Algunos autores británicos lo definieron como: “Carecía de talento, pero era valiente, justo y hombre de honor, muy lleno de preocupaciones, extraordinariamente terco y odiaba rencorosamente a los franceses”, lo cual le llevó a no querer coordinarse con ellos y, por eso mismo, sufrió una derrota tras otra.
Sin embargo, lo definen como a un militar valiente. Aunque no sé si este hombre participaría en los combates.
Lo cierto es que me recuerda a esos ministros que suelen ser calificados por la prensa afín a su partido como “políticos valientes”. Desgraciadamente, esa valentía suele traducirse en hacerle la vida imposible a los demás a base de subidas de impuestos y de recortes de todo tipo.
La verdad es que siempre ha sido un personaje muy controvertido, pues también es justo decir que protegió de una manera muy eficiente la retirada de las fuerzas aliadas hacia Portugal, tras la batalla de Talavera, a la altura de la localidad toledana de Puente del Arzobispo, enfrentándose a tres cuerpos de ejército franceses, con unas fuerzas muy inferiores en número. Lo cual, nunca le fue reconocido.

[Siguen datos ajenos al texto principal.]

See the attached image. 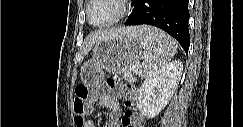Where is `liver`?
Instances as JSON below:
<instances>
[{"label":"liver","instance_id":"1","mask_svg":"<svg viewBox=\"0 0 243 127\" xmlns=\"http://www.w3.org/2000/svg\"><path fill=\"white\" fill-rule=\"evenodd\" d=\"M137 28H119L94 32L86 39L84 53L87 54L91 50V48L100 41L106 40L108 38H114L120 34H132Z\"/></svg>","mask_w":243,"mask_h":127}]
</instances>
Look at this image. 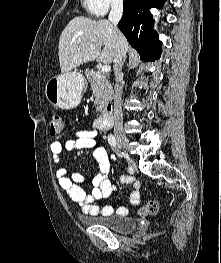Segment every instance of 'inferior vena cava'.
<instances>
[{"label": "inferior vena cava", "mask_w": 221, "mask_h": 263, "mask_svg": "<svg viewBox=\"0 0 221 263\" xmlns=\"http://www.w3.org/2000/svg\"><path fill=\"white\" fill-rule=\"evenodd\" d=\"M123 13V0H112L111 11L108 19L113 24L117 31V41L115 45V55L113 59L114 72L116 77L115 93H114V134L116 138H124L123 132V113L121 107L122 88L118 84L122 79L121 64H122V50L124 47V38L117 29V24L120 21Z\"/></svg>", "instance_id": "1"}]
</instances>
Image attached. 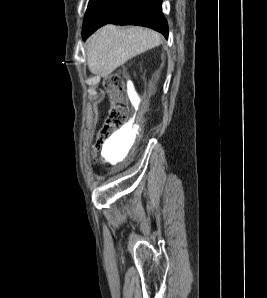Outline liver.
I'll return each instance as SVG.
<instances>
[{
  "label": "liver",
  "mask_w": 267,
  "mask_h": 298,
  "mask_svg": "<svg viewBox=\"0 0 267 298\" xmlns=\"http://www.w3.org/2000/svg\"><path fill=\"white\" fill-rule=\"evenodd\" d=\"M160 43L159 33L151 29L105 25L88 40L86 46L88 68L95 75L107 77L129 59Z\"/></svg>",
  "instance_id": "6515ba94"
}]
</instances>
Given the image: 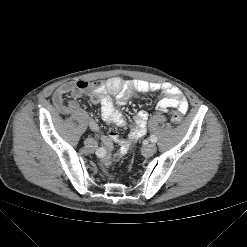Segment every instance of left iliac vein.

En 1810, nuestro personaje, sufrió un derrame cerebral, cuando se hallaba en Deleitosa (Cáceres), que le dejó, temporalmente, fuera del Ejército. Fue sustituido en el mando por el general Eguía.

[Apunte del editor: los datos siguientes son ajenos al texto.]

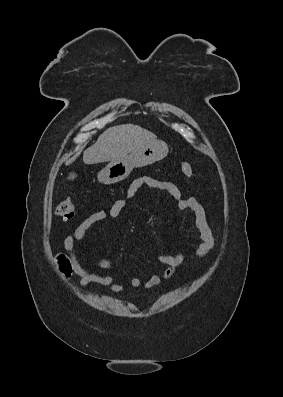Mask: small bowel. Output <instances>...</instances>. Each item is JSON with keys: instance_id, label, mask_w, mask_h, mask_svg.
Here are the masks:
<instances>
[{"instance_id": "1", "label": "small bowel", "mask_w": 283, "mask_h": 397, "mask_svg": "<svg viewBox=\"0 0 283 397\" xmlns=\"http://www.w3.org/2000/svg\"><path fill=\"white\" fill-rule=\"evenodd\" d=\"M144 187L156 188L167 191L177 207L182 211L191 212L195 217V226L199 231L201 243L196 249L198 257H204L213 247L214 240L212 231L209 225L207 213L202 204L196 198H183L179 188L167 181H161L150 176H140L135 179L127 189L126 195L123 198L116 200L108 209L99 210L85 218L74 230L64 239V248L68 253L75 273L80 277V286L87 287L91 283L99 284L101 286L110 287L115 293L123 292L124 288L119 284L113 276L101 275L100 270H106L113 267V262L108 259L99 261L94 268H84L78 261L75 253V244L81 242L88 230L96 223L106 220L108 218H116L127 204V200L136 196V194ZM187 247L182 248L175 254L161 255L158 260L165 268L161 275L153 274L143 284L145 289H152L161 283L162 279H168L175 273L176 268L183 262ZM133 287L142 286V281L138 277H133L130 281Z\"/></svg>"}]
</instances>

Parece ser que, tras una estancia en los baños de Alhama (Málaga), donde consiguió recuperarse, las autoridades le destinaron como capitán general de Baleares. Allí fue donde murió, al año siguiente, víctima de esa misma enfermedad. Sus restos reposan en la catedral de Palma de Mallorca.
Así que dedico este artículo a todos los cabezotas del mundo para hacerles ver que, en muchas ocasiones, su cabezonería puede perjudicar gravemente a los demás.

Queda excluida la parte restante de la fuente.